In the entries below, which lines run from the one containing "Galveston Island Unit TX-05P. The map is" to the one containing "010B. The effective date of this map is"? Copy exactly those lines, ends included, and no others.

**** Provided material

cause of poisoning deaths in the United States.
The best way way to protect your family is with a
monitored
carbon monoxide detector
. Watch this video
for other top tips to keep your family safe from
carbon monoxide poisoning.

********
**** Provided material

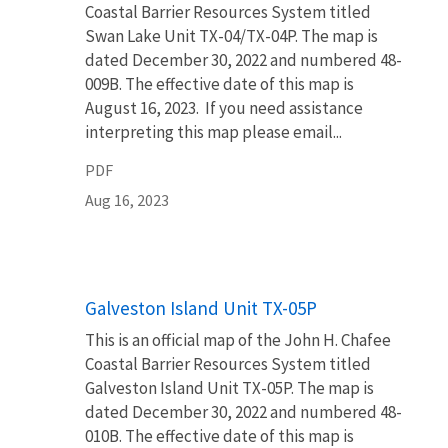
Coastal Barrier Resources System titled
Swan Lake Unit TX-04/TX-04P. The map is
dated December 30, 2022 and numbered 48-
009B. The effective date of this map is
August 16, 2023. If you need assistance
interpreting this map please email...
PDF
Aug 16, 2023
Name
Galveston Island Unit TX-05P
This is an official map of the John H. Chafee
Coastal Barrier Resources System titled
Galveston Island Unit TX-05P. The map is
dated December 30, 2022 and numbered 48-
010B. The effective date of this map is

********
**** Provided material

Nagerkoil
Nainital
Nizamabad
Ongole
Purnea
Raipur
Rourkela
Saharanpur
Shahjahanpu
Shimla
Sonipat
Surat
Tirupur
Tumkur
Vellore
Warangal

********

▶ Written answer
Galveston Island Unit TX-05P. The map is
dated December 30, 2022 and numbered 48-
010B. The effective date of this map is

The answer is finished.